Dataset entries
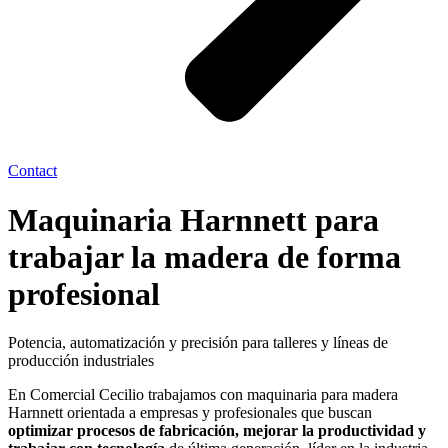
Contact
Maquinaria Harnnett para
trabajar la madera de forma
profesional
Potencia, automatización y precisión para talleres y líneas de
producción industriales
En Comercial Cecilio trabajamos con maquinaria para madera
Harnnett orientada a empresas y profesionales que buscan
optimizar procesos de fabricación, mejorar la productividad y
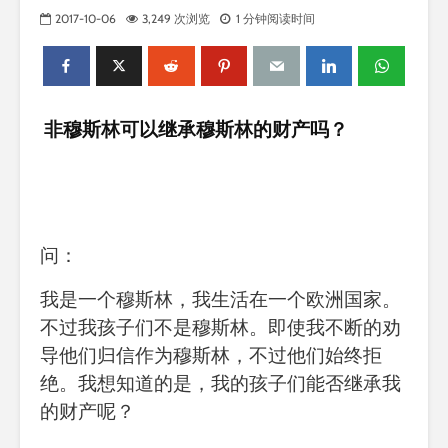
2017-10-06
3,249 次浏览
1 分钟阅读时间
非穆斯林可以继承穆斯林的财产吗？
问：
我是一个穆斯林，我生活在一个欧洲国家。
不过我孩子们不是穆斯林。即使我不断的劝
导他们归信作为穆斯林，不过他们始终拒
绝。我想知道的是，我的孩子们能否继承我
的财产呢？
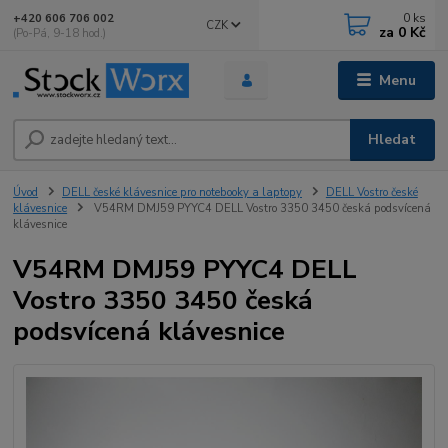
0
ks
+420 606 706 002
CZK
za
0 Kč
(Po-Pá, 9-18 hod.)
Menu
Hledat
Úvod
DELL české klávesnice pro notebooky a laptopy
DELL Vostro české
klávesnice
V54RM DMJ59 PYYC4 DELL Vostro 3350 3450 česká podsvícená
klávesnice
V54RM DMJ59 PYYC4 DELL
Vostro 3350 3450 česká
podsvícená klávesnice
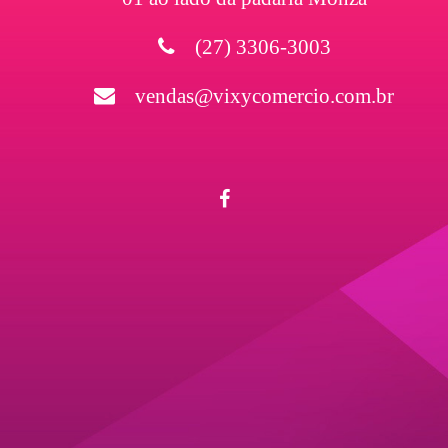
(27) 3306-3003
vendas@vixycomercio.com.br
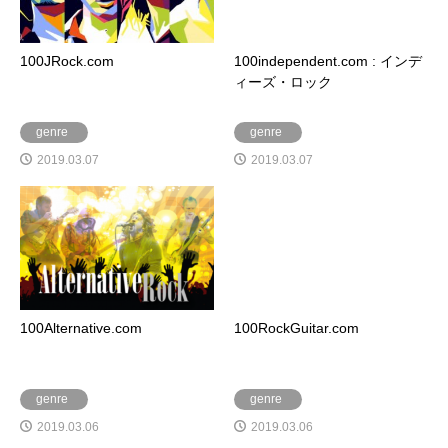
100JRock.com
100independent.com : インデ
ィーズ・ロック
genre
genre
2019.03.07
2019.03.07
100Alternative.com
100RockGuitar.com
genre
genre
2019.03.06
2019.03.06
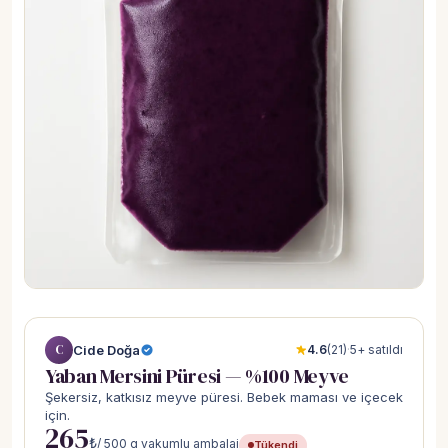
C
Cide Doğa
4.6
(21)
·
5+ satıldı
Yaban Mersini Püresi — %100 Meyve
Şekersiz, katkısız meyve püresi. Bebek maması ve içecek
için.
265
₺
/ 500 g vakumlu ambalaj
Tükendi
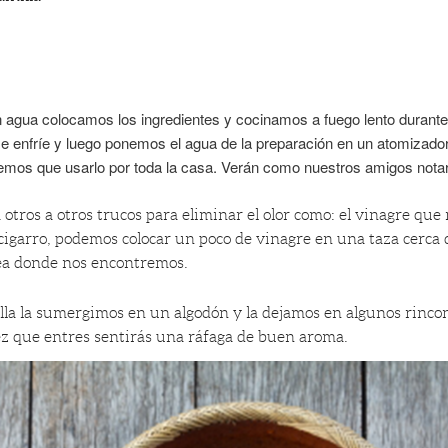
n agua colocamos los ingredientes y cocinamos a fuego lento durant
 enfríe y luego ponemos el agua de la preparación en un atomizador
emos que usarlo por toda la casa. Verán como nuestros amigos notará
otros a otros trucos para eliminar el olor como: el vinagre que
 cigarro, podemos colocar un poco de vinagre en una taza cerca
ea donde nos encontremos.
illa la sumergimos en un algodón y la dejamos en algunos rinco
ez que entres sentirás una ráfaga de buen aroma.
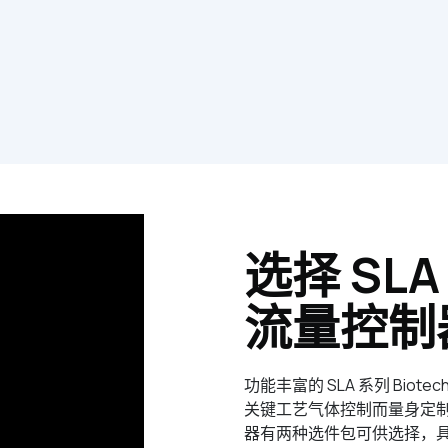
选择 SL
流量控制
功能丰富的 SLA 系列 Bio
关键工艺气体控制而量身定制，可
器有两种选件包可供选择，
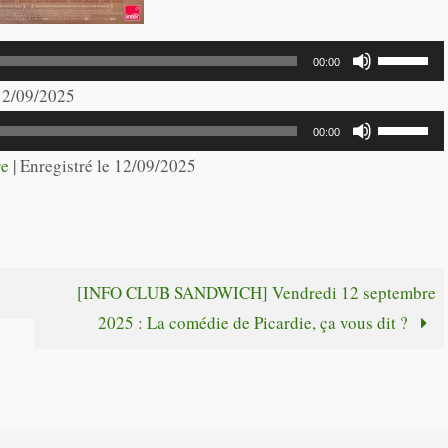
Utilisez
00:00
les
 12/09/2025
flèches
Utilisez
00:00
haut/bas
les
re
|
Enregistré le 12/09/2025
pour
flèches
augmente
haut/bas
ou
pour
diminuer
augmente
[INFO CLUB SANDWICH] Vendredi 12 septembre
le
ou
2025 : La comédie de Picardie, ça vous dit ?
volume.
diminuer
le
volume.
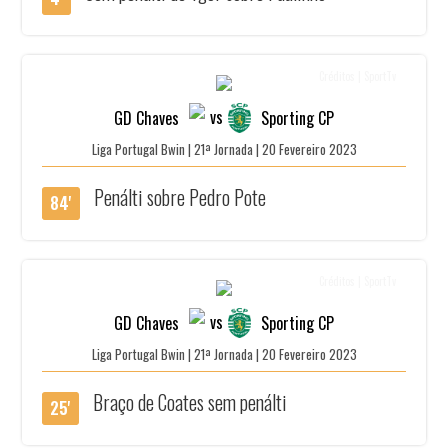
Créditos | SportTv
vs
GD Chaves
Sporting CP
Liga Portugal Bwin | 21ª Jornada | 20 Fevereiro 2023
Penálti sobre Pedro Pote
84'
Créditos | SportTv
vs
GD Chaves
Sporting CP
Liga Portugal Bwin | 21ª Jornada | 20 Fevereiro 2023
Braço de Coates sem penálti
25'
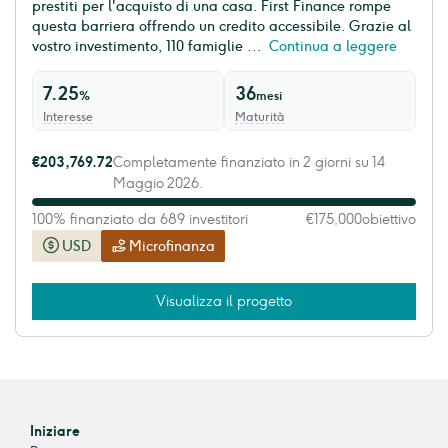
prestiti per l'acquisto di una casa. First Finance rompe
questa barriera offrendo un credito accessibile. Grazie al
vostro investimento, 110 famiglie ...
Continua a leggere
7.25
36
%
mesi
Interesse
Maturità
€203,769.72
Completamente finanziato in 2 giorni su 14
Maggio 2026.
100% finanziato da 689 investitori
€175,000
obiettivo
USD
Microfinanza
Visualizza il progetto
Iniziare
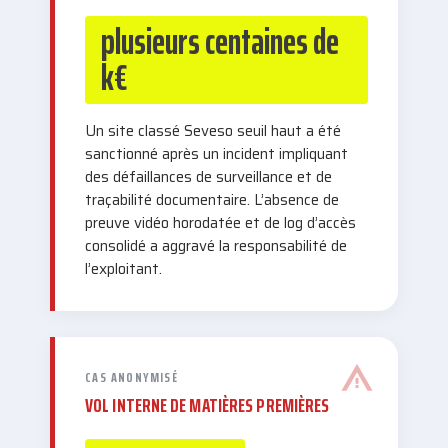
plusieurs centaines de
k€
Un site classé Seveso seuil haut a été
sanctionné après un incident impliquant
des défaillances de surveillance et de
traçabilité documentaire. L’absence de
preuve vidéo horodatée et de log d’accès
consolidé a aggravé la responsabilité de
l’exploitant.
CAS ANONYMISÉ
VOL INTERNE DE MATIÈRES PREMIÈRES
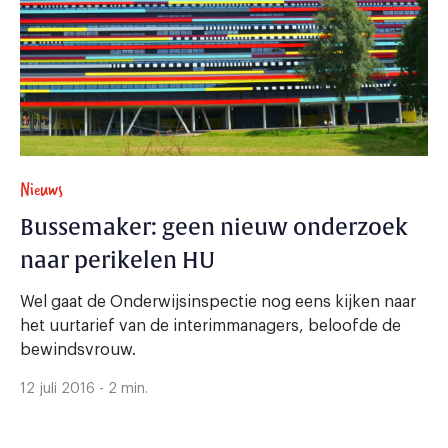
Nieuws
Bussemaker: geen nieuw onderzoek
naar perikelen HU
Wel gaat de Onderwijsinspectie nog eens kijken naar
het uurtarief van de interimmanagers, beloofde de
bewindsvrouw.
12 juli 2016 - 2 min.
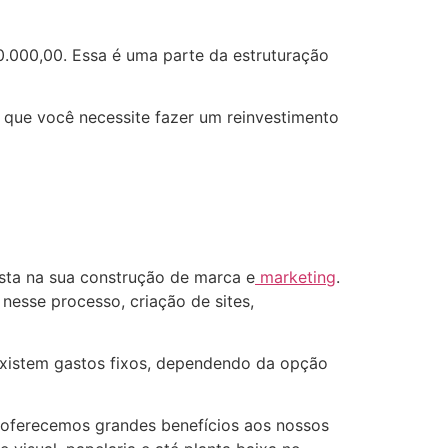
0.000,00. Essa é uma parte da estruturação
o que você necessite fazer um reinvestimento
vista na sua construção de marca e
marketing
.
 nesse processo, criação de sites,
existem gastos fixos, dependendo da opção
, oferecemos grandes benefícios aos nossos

[What to do]
All that should appear in the answer is the lines above from the line with "optimizar procesos de" through the line with "(27) 3306-3003", retyped exactly, pictures left out.

[Answer box]
optimizar procesos de fabricación, mejorar la productividad y
2017-10-06
3,249 次浏览
1 分钟阅读时间
非穆斯林可以继承穆斯林的财产吗？
问：
我是一个穆斯林，我生活在一个欧洲国家。
不过我孩子们不是穆斯林。即使我不断的劝
导他们归信作为穆斯林，不过他们始终拒
绝。我想知道的是，我的孩子们能否继承我
的财产呢？
0
ks
+420 606 706 002
CZK
za
0 Kč
(Po-Pá, 9-18 hod.)
Menu
Hledat
Úvod
DELL české klávesnice pro notebooky a laptopy
DELL Vostro české
klávesnice
V54RM DMJ59 PYYC4 DELL Vostro 3350 3450 česká podsvícená
klávesnice
V54RM DMJ59 PYYC4 DELL
Vostro 3350 3450 česká
podsvícená klávesnice
(27) 3306-3003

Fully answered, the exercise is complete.